**DIRECTIONS FOR THIS TASK:**
The listing below holds a line with "Champion series, we profile BC teacher" and a line with "bc's agriculture". Reproduce those two lines exactly, plus everything between them.

**SOURCE DATA:**
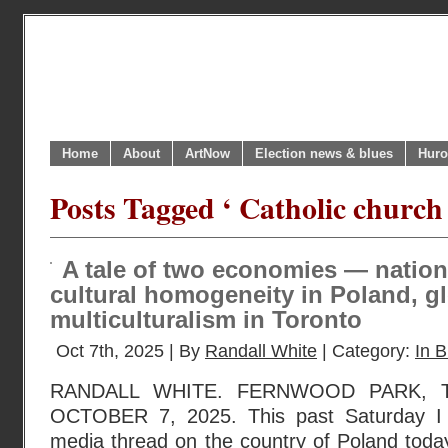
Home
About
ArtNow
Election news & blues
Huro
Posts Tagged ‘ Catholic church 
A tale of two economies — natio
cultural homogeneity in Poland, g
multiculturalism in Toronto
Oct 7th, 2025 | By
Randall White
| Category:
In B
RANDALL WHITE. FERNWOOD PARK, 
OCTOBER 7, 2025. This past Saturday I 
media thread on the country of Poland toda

==

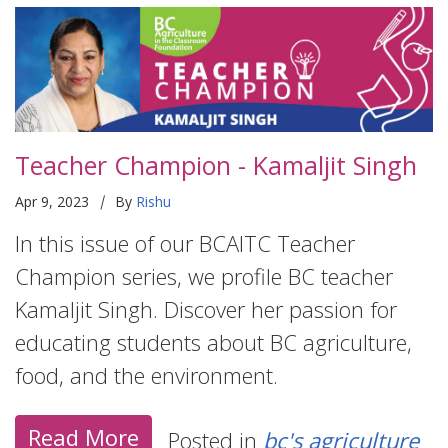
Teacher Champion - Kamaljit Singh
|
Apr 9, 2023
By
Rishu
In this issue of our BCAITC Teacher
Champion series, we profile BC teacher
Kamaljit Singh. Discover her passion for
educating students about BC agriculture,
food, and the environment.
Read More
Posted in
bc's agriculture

**RESPONSE FOR THIS EXERCISE:**
Champion series, we profile BC teacher
Kamaljit Singh. Discover her passion for
educating students about BC agriculture,
food, and the environment.
Read More
Posted in
bc's agriculture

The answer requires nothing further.